Get the state of a Switch in onCreate()

Question

So my question is how I can get the state of a Switch.

I have this Code:

   notificationSwitch.setOnClickListener(new View.OnClickListener() {
        @Override
        public void onClick(View v) {
            if(notificationSwitch.isChecked()){
                System.out.println("Checked");
                SharedPreferences.Editor editor = getSharedPreferences("save", MODE_PRIVATE).edit();
                editor.putBoolean("value", true);
                editor.apply();
                notificationSwitch.setChecked(true);
            }else{
                System.out.println("not checked");
                SharedPreferences.Editor editor = getSharedPreferences("save", MODE_PRIVATE).edit();
                editor.putBoolean("value", false);
                editor.apply();
                notificationSwitch.setChecked(false);
            }
        }
    });

The state of the switch is saved in the Shared Preferences and if I start the app the Switch is on the same state as when I left the app.
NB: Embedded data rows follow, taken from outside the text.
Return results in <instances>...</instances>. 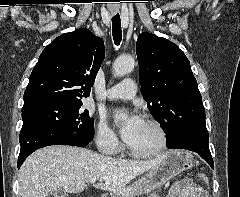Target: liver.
<instances>
[{
    "instance_id": "obj_1",
    "label": "liver",
    "mask_w": 240,
    "mask_h": 197,
    "mask_svg": "<svg viewBox=\"0 0 240 197\" xmlns=\"http://www.w3.org/2000/svg\"><path fill=\"white\" fill-rule=\"evenodd\" d=\"M165 155L137 161L100 155L87 148L48 146L32 153L19 171V197H47L53 191L82 192L92 178L95 185L115 195L126 185L156 167Z\"/></svg>"
}]
</instances>
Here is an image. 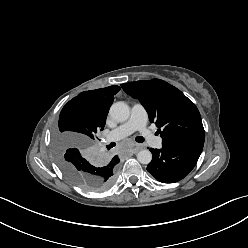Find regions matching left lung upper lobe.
<instances>
[{"label":"left lung upper lobe","mask_w":248,"mask_h":248,"mask_svg":"<svg viewBox=\"0 0 248 248\" xmlns=\"http://www.w3.org/2000/svg\"><path fill=\"white\" fill-rule=\"evenodd\" d=\"M121 87L144 106L150 121L159 128L162 145L205 136L197 107L176 87L160 79L124 83Z\"/></svg>","instance_id":"obj_1"}]
</instances>
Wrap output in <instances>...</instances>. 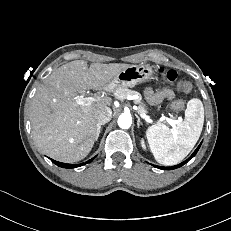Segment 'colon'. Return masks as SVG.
<instances>
[{
    "instance_id": "obj_1",
    "label": "colon",
    "mask_w": 231,
    "mask_h": 231,
    "mask_svg": "<svg viewBox=\"0 0 231 231\" xmlns=\"http://www.w3.org/2000/svg\"><path fill=\"white\" fill-rule=\"evenodd\" d=\"M158 72L165 77L168 83L174 85L180 92H189L192 85L189 81L178 80V74L175 70H165L164 68H158ZM184 101L177 99L171 104V109L174 112H179L184 108Z\"/></svg>"
}]
</instances>
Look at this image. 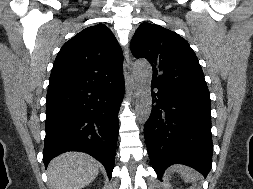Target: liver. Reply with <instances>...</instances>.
Instances as JSON below:
<instances>
[{
	"mask_svg": "<svg viewBox=\"0 0 253 189\" xmlns=\"http://www.w3.org/2000/svg\"><path fill=\"white\" fill-rule=\"evenodd\" d=\"M99 172V163L81 152H66L54 158L48 167L49 189H82Z\"/></svg>",
	"mask_w": 253,
	"mask_h": 189,
	"instance_id": "liver-1",
	"label": "liver"
}]
</instances>
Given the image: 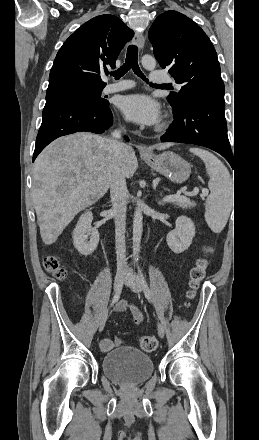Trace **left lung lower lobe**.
<instances>
[{"mask_svg":"<svg viewBox=\"0 0 259 440\" xmlns=\"http://www.w3.org/2000/svg\"><path fill=\"white\" fill-rule=\"evenodd\" d=\"M161 142L190 143L210 148L233 167L224 96L198 93L190 97L180 112H174L171 128L161 136Z\"/></svg>","mask_w":259,"mask_h":440,"instance_id":"left-lung-lower-lobe-1","label":"left lung lower lobe"}]
</instances>
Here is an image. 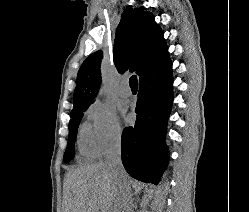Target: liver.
Instances as JSON below:
<instances>
[{"label":"liver","instance_id":"1","mask_svg":"<svg viewBox=\"0 0 249 212\" xmlns=\"http://www.w3.org/2000/svg\"><path fill=\"white\" fill-rule=\"evenodd\" d=\"M114 172L107 162L84 164L67 172L64 180L66 212H113L117 192Z\"/></svg>","mask_w":249,"mask_h":212}]
</instances>
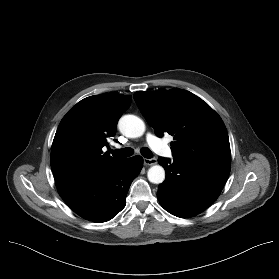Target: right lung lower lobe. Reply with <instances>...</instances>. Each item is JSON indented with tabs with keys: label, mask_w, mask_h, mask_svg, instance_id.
Instances as JSON below:
<instances>
[{
	"label": "right lung lower lobe",
	"mask_w": 279,
	"mask_h": 279,
	"mask_svg": "<svg viewBox=\"0 0 279 279\" xmlns=\"http://www.w3.org/2000/svg\"><path fill=\"white\" fill-rule=\"evenodd\" d=\"M143 166V158H126L113 168L83 181L59 187L65 203L78 215L94 222H106L126 204L132 181Z\"/></svg>",
	"instance_id": "98d812e1"
}]
</instances>
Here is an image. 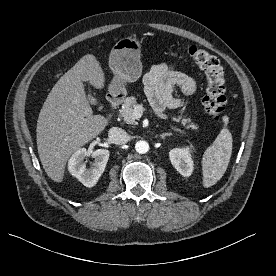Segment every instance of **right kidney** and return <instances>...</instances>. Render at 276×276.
I'll return each instance as SVG.
<instances>
[{
  "label": "right kidney",
  "mask_w": 276,
  "mask_h": 276,
  "mask_svg": "<svg viewBox=\"0 0 276 276\" xmlns=\"http://www.w3.org/2000/svg\"><path fill=\"white\" fill-rule=\"evenodd\" d=\"M88 155L85 148L77 150L68 161V170L84 186L91 188L96 185L104 172L110 153L106 149L93 151L91 155L95 161L90 168H86L84 159Z\"/></svg>",
  "instance_id": "1"
}]
</instances>
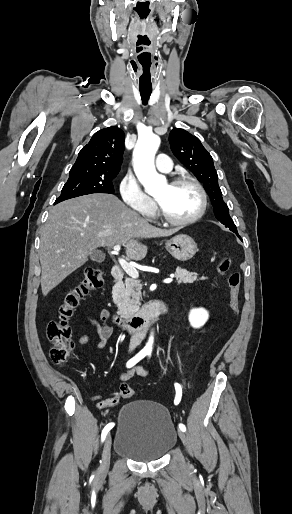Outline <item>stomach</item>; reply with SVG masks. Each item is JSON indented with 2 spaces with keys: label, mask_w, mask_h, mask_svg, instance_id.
Here are the masks:
<instances>
[{
  "label": "stomach",
  "mask_w": 292,
  "mask_h": 514,
  "mask_svg": "<svg viewBox=\"0 0 292 514\" xmlns=\"http://www.w3.org/2000/svg\"><path fill=\"white\" fill-rule=\"evenodd\" d=\"M165 248L175 260H180V262L190 260L197 252V244L186 234H178L171 240H167Z\"/></svg>",
  "instance_id": "1"
}]
</instances>
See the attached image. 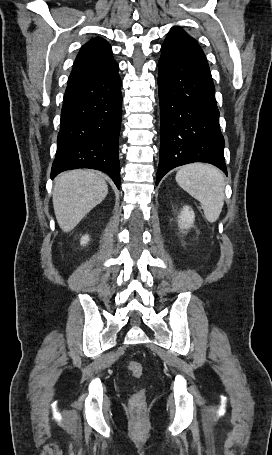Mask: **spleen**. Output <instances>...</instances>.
<instances>
[{"mask_svg":"<svg viewBox=\"0 0 272 455\" xmlns=\"http://www.w3.org/2000/svg\"><path fill=\"white\" fill-rule=\"evenodd\" d=\"M176 182L201 203L209 222L218 219L225 198L224 177L219 169L203 163L185 165L177 172Z\"/></svg>","mask_w":272,"mask_h":455,"instance_id":"1","label":"spleen"}]
</instances>
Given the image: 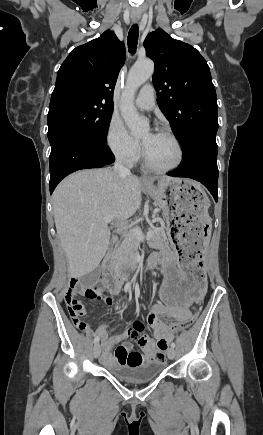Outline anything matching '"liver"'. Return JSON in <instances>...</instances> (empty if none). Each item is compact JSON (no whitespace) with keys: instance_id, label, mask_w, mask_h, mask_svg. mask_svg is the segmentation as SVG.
Here are the masks:
<instances>
[{"instance_id":"liver-1","label":"liver","mask_w":263,"mask_h":435,"mask_svg":"<svg viewBox=\"0 0 263 435\" xmlns=\"http://www.w3.org/2000/svg\"><path fill=\"white\" fill-rule=\"evenodd\" d=\"M141 200V182L137 177L118 178L106 168L78 171L56 187L54 220L68 259L70 278L90 273L106 254L111 231L101 220L112 217L115 222H122L135 214Z\"/></svg>"}]
</instances>
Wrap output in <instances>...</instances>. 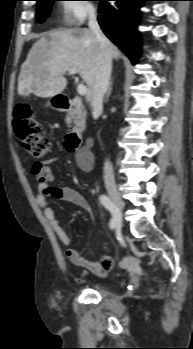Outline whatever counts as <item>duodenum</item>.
<instances>
[{
    "label": "duodenum",
    "mask_w": 193,
    "mask_h": 349,
    "mask_svg": "<svg viewBox=\"0 0 193 349\" xmlns=\"http://www.w3.org/2000/svg\"><path fill=\"white\" fill-rule=\"evenodd\" d=\"M56 107L63 112H73L75 104L73 99L65 96L55 98ZM82 133L79 130L70 131L65 137V147L71 153H76L80 148Z\"/></svg>",
    "instance_id": "1"
}]
</instances>
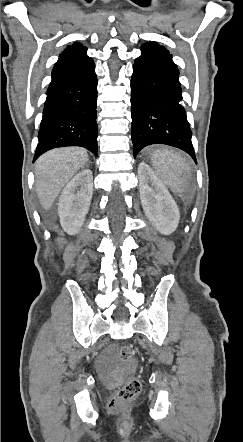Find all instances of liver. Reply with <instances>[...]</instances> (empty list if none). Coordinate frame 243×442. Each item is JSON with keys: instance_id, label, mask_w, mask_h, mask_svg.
Wrapping results in <instances>:
<instances>
[{"instance_id": "1", "label": "liver", "mask_w": 243, "mask_h": 442, "mask_svg": "<svg viewBox=\"0 0 243 442\" xmlns=\"http://www.w3.org/2000/svg\"><path fill=\"white\" fill-rule=\"evenodd\" d=\"M89 161L80 147L50 150L35 164V190L44 210H49L65 184Z\"/></svg>"}]
</instances>
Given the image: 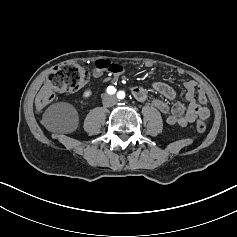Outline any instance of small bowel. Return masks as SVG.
Here are the masks:
<instances>
[{
    "label": "small bowel",
    "instance_id": "obj_1",
    "mask_svg": "<svg viewBox=\"0 0 237 237\" xmlns=\"http://www.w3.org/2000/svg\"><path fill=\"white\" fill-rule=\"evenodd\" d=\"M184 87L188 108H185L181 103L170 105L166 101L173 100L177 96L176 91L167 83L162 81L153 83V88L166 100L154 99L152 105L166 115V121L170 125L185 127L197 119L205 120L209 117L210 111L206 106L207 96L202 86L194 80H188L184 83ZM130 91L136 100L140 102L148 100V93L143 87L132 85Z\"/></svg>",
    "mask_w": 237,
    "mask_h": 237
}]
</instances>
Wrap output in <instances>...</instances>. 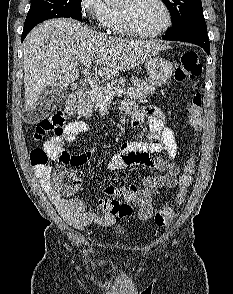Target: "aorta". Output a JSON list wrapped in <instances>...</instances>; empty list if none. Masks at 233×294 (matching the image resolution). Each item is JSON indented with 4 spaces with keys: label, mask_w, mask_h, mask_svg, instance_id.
<instances>
[{
    "label": "aorta",
    "mask_w": 233,
    "mask_h": 294,
    "mask_svg": "<svg viewBox=\"0 0 233 294\" xmlns=\"http://www.w3.org/2000/svg\"><path fill=\"white\" fill-rule=\"evenodd\" d=\"M120 0H104V2L108 5H112V4H116L118 3Z\"/></svg>",
    "instance_id": "aorta-1"
}]
</instances>
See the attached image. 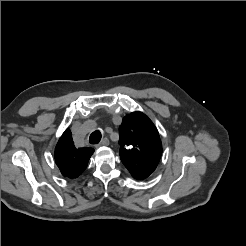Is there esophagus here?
I'll return each mask as SVG.
<instances>
[{
  "mask_svg": "<svg viewBox=\"0 0 246 246\" xmlns=\"http://www.w3.org/2000/svg\"><path fill=\"white\" fill-rule=\"evenodd\" d=\"M109 145V139L104 138L101 140V142L98 144V146H108Z\"/></svg>",
  "mask_w": 246,
  "mask_h": 246,
  "instance_id": "obj_1",
  "label": "esophagus"
}]
</instances>
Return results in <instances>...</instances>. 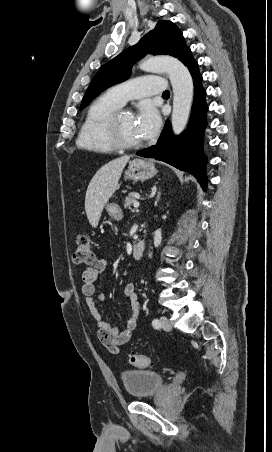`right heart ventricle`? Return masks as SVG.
I'll use <instances>...</instances> for the list:
<instances>
[{
    "label": "right heart ventricle",
    "instance_id": "right-heart-ventricle-1",
    "mask_svg": "<svg viewBox=\"0 0 272 452\" xmlns=\"http://www.w3.org/2000/svg\"><path fill=\"white\" fill-rule=\"evenodd\" d=\"M122 106L109 92L98 96L86 111L77 137V146L97 153L114 151L116 148L106 137L105 122L113 111Z\"/></svg>",
    "mask_w": 272,
    "mask_h": 452
}]
</instances>
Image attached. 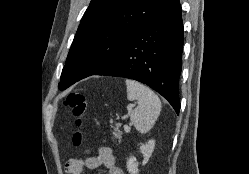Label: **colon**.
Segmentation results:
<instances>
[{"label":"colon","mask_w":249,"mask_h":174,"mask_svg":"<svg viewBox=\"0 0 249 174\" xmlns=\"http://www.w3.org/2000/svg\"><path fill=\"white\" fill-rule=\"evenodd\" d=\"M65 105L72 110L75 118V125L77 127V130L73 135V144L75 146H80L83 142L82 127L87 108L86 96L82 92L72 91L66 96Z\"/></svg>","instance_id":"colon-1"}]
</instances>
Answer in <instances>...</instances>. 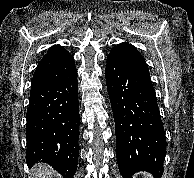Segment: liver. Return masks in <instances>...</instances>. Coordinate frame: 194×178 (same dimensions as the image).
Instances as JSON below:
<instances>
[{"label": "liver", "mask_w": 194, "mask_h": 178, "mask_svg": "<svg viewBox=\"0 0 194 178\" xmlns=\"http://www.w3.org/2000/svg\"><path fill=\"white\" fill-rule=\"evenodd\" d=\"M32 178H53V170L46 164H37L32 169Z\"/></svg>", "instance_id": "obj_1"}]
</instances>
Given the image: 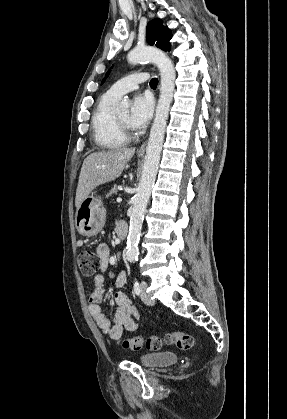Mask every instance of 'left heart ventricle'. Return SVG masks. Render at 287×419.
Returning <instances> with one entry per match:
<instances>
[{
	"instance_id": "left-heart-ventricle-1",
	"label": "left heart ventricle",
	"mask_w": 287,
	"mask_h": 419,
	"mask_svg": "<svg viewBox=\"0 0 287 419\" xmlns=\"http://www.w3.org/2000/svg\"><path fill=\"white\" fill-rule=\"evenodd\" d=\"M116 116L118 119L126 126H129V113L128 111H123L120 113H117Z\"/></svg>"
}]
</instances>
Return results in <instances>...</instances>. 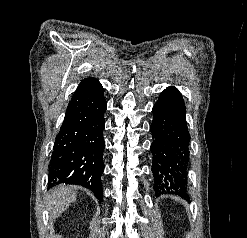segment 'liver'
I'll return each instance as SVG.
<instances>
[{
  "mask_svg": "<svg viewBox=\"0 0 247 238\" xmlns=\"http://www.w3.org/2000/svg\"><path fill=\"white\" fill-rule=\"evenodd\" d=\"M77 194L72 187L60 185L51 190L47 201L50 219H56L76 201Z\"/></svg>",
  "mask_w": 247,
  "mask_h": 238,
  "instance_id": "obj_1",
  "label": "liver"
}]
</instances>
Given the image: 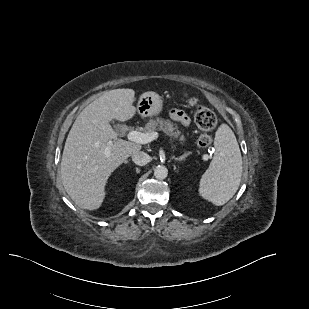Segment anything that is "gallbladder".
<instances>
[{"label":"gallbladder","instance_id":"1","mask_svg":"<svg viewBox=\"0 0 309 309\" xmlns=\"http://www.w3.org/2000/svg\"><path fill=\"white\" fill-rule=\"evenodd\" d=\"M122 127H123V125H121V124L116 125V129H121Z\"/></svg>","mask_w":309,"mask_h":309}]
</instances>
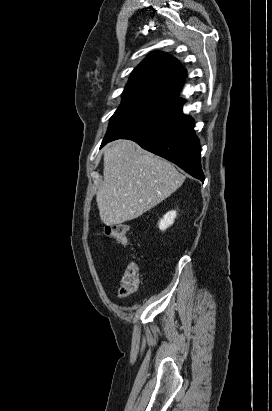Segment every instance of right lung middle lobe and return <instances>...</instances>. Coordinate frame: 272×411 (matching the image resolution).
<instances>
[{
	"label": "right lung middle lobe",
	"mask_w": 272,
	"mask_h": 411,
	"mask_svg": "<svg viewBox=\"0 0 272 411\" xmlns=\"http://www.w3.org/2000/svg\"><path fill=\"white\" fill-rule=\"evenodd\" d=\"M179 109H181L179 105L165 103L150 94L124 92L120 107L110 119L106 136L112 138L126 136Z\"/></svg>",
	"instance_id": "dd1d6c3e"
}]
</instances>
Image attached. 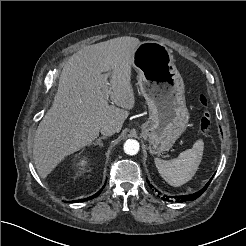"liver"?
<instances>
[{
  "label": "liver",
  "mask_w": 246,
  "mask_h": 246,
  "mask_svg": "<svg viewBox=\"0 0 246 246\" xmlns=\"http://www.w3.org/2000/svg\"><path fill=\"white\" fill-rule=\"evenodd\" d=\"M140 44L135 37H118L85 46L69 58L34 137L33 158L41 178L64 157L92 143L103 125L120 132L135 104L131 67ZM103 72H108L109 82Z\"/></svg>",
  "instance_id": "obj_1"
}]
</instances>
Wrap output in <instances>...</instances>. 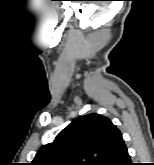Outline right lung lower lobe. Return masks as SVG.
<instances>
[{
    "label": "right lung lower lobe",
    "mask_w": 154,
    "mask_h": 165,
    "mask_svg": "<svg viewBox=\"0 0 154 165\" xmlns=\"http://www.w3.org/2000/svg\"><path fill=\"white\" fill-rule=\"evenodd\" d=\"M100 165H132L122 134L110 147V152Z\"/></svg>",
    "instance_id": "1"
}]
</instances>
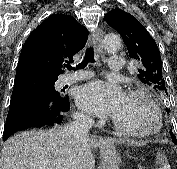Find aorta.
Masks as SVG:
<instances>
[{
    "label": "aorta",
    "instance_id": "1",
    "mask_svg": "<svg viewBox=\"0 0 177 169\" xmlns=\"http://www.w3.org/2000/svg\"><path fill=\"white\" fill-rule=\"evenodd\" d=\"M121 45V40L118 35H107L104 38V47L107 51H115L117 50Z\"/></svg>",
    "mask_w": 177,
    "mask_h": 169
}]
</instances>
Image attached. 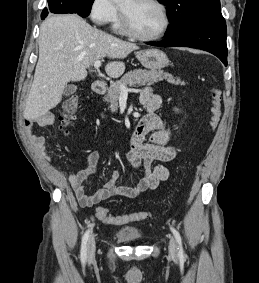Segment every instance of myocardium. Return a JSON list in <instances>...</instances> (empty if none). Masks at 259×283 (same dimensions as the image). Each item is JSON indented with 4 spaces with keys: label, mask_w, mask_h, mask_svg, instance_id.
<instances>
[{
    "label": "myocardium",
    "mask_w": 259,
    "mask_h": 283,
    "mask_svg": "<svg viewBox=\"0 0 259 283\" xmlns=\"http://www.w3.org/2000/svg\"><path fill=\"white\" fill-rule=\"evenodd\" d=\"M147 1L152 2L153 4L157 5L163 13L165 24H164L162 31L159 34L153 35V36H146V35H143L137 32L134 29L127 12L121 6H119L121 26H122L123 31L127 35L135 39L142 40V41L159 40L167 34L170 28V25H171V18H170L167 7L162 1L160 0H147Z\"/></svg>",
    "instance_id": "obj_1"
}]
</instances>
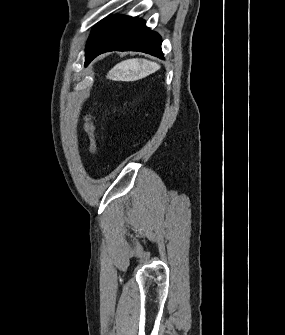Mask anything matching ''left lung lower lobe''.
Here are the masks:
<instances>
[{"label":"left lung lower lobe","mask_w":285,"mask_h":335,"mask_svg":"<svg viewBox=\"0 0 285 335\" xmlns=\"http://www.w3.org/2000/svg\"><path fill=\"white\" fill-rule=\"evenodd\" d=\"M113 50L141 51L163 58L160 35L136 17H109L97 23L87 42L85 66L99 54Z\"/></svg>","instance_id":"obj_1"}]
</instances>
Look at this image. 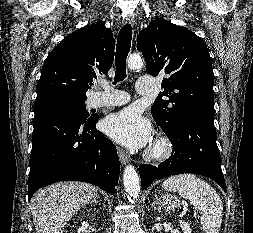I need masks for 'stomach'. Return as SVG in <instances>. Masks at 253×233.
<instances>
[{
    "label": "stomach",
    "mask_w": 253,
    "mask_h": 233,
    "mask_svg": "<svg viewBox=\"0 0 253 233\" xmlns=\"http://www.w3.org/2000/svg\"><path fill=\"white\" fill-rule=\"evenodd\" d=\"M156 197V203L159 205L160 209H164L166 211L174 210L179 206V200L170 194H161Z\"/></svg>",
    "instance_id": "0dacf381"
}]
</instances>
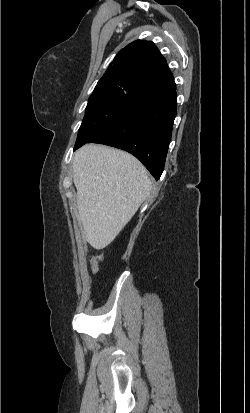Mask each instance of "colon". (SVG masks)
I'll use <instances>...</instances> for the list:
<instances>
[{
  "mask_svg": "<svg viewBox=\"0 0 250 413\" xmlns=\"http://www.w3.org/2000/svg\"><path fill=\"white\" fill-rule=\"evenodd\" d=\"M100 260H101V256H96V257H94V258L92 259L91 264H92V269H93L94 271H96L98 262H99Z\"/></svg>",
  "mask_w": 250,
  "mask_h": 413,
  "instance_id": "5ec220e1",
  "label": "colon"
}]
</instances>
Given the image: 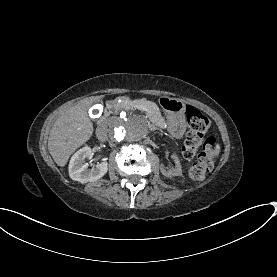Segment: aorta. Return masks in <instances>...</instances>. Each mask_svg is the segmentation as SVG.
I'll return each mask as SVG.
<instances>
[{"instance_id": "obj_1", "label": "aorta", "mask_w": 277, "mask_h": 277, "mask_svg": "<svg viewBox=\"0 0 277 277\" xmlns=\"http://www.w3.org/2000/svg\"><path fill=\"white\" fill-rule=\"evenodd\" d=\"M149 123L140 115H123L111 120L110 138L117 144L132 145L141 142L148 135Z\"/></svg>"}]
</instances>
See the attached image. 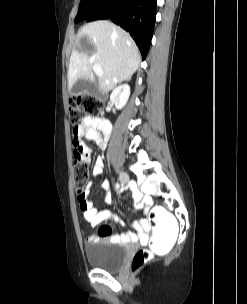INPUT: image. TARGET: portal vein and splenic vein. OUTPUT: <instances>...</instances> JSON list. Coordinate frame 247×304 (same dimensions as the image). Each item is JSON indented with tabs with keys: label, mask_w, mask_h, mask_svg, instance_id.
Listing matches in <instances>:
<instances>
[{
	"label": "portal vein and splenic vein",
	"mask_w": 247,
	"mask_h": 304,
	"mask_svg": "<svg viewBox=\"0 0 247 304\" xmlns=\"http://www.w3.org/2000/svg\"><path fill=\"white\" fill-rule=\"evenodd\" d=\"M92 68H93V71L95 72V74L97 76H102L103 75V70H102L100 65L95 64V65H93Z\"/></svg>",
	"instance_id": "obj_1"
}]
</instances>
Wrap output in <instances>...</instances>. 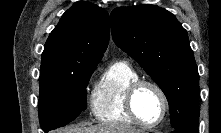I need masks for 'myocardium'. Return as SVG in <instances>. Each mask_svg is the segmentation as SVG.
I'll list each match as a JSON object with an SVG mask.
<instances>
[{"mask_svg":"<svg viewBox=\"0 0 221 133\" xmlns=\"http://www.w3.org/2000/svg\"><path fill=\"white\" fill-rule=\"evenodd\" d=\"M144 86H149V87L153 88L158 93V95L161 99V102H162L161 117L159 118L158 121H156L154 123H147V122L143 121L139 117V115L135 109V97H136L138 91ZM125 105H126V110L129 114V116L137 124H139L143 127H146V128H154V127L159 126L165 120L167 113H168V100H167L164 90L157 83L150 81V80L139 79V80L135 81L134 83H132L126 91Z\"/></svg>","mask_w":221,"mask_h":133,"instance_id":"1","label":"myocardium"}]
</instances>
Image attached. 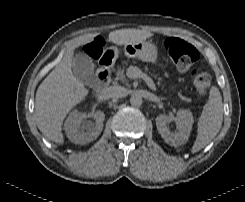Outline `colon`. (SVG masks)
I'll return each mask as SVG.
<instances>
[{
    "label": "colon",
    "instance_id": "5ec220e1",
    "mask_svg": "<svg viewBox=\"0 0 245 202\" xmlns=\"http://www.w3.org/2000/svg\"><path fill=\"white\" fill-rule=\"evenodd\" d=\"M100 50L97 40L87 41L80 45L79 54L95 60ZM163 50L175 69L181 73L193 67L200 57L199 51L194 46L175 37H168L163 41ZM192 80L198 95L205 94L211 85V75L207 71L194 70Z\"/></svg>",
    "mask_w": 245,
    "mask_h": 202
}]
</instances>
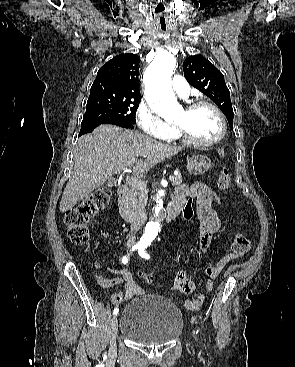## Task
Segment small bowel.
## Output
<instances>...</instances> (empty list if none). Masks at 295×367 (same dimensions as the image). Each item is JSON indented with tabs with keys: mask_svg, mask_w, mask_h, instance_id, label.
Here are the masks:
<instances>
[{
	"mask_svg": "<svg viewBox=\"0 0 295 367\" xmlns=\"http://www.w3.org/2000/svg\"><path fill=\"white\" fill-rule=\"evenodd\" d=\"M195 196L196 214L200 221L199 239L197 244V253L202 256L208 250L213 235L221 227V215L219 210L214 206L215 193L201 182H194L192 184H181L176 187L174 192V199L181 201L184 204L187 202V196ZM96 270L101 268V262L95 263ZM217 265L207 266L204 269L205 289L207 293L211 292L214 286L213 280L221 273ZM96 280L102 287H110L117 284H124L123 290L111 296L113 304H122L132 297L144 294V290L139 287L133 280L132 274L129 270L123 269L121 277L115 279H105L98 272H96ZM175 289L181 293L189 294L194 289V282L189 279L187 272L180 270L177 272L174 283ZM206 299L205 293H199L194 298L183 300V304L189 311H197L203 305Z\"/></svg>",
	"mask_w": 295,
	"mask_h": 367,
	"instance_id": "c3829d8e",
	"label": "small bowel"
}]
</instances>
But when I start the app is should print checked or not checked but it doesn't print out anything

Answer 1

I will answer based on the title:

To get the state of the switch in onCreate():

//in onCreate:

SharedPreferences prefrences = getSharedPreferences("save", MODE_PRIVATE);
//false mean if not found set to false as default
boolean stateSwitch = prefrences.getBoolean("value",false);



//set state for switch
notificationSwitch.setChecked(stateSwitch);

//log the state
if(stateSwitch == true){
    Log.d("TAG","checked");
}else{
    Log.d("TAG","not checked");
}

UPDATE

• keep your onclicklistener the same, and add the code I provided before your onclicklistener in onCreate:

1) when you turn switch on and leave activity and come back it must stay on.

2) when you turn switch off and leave activity and come back it must stay off.

3) if you do nothing leave activity and come back it must stay off.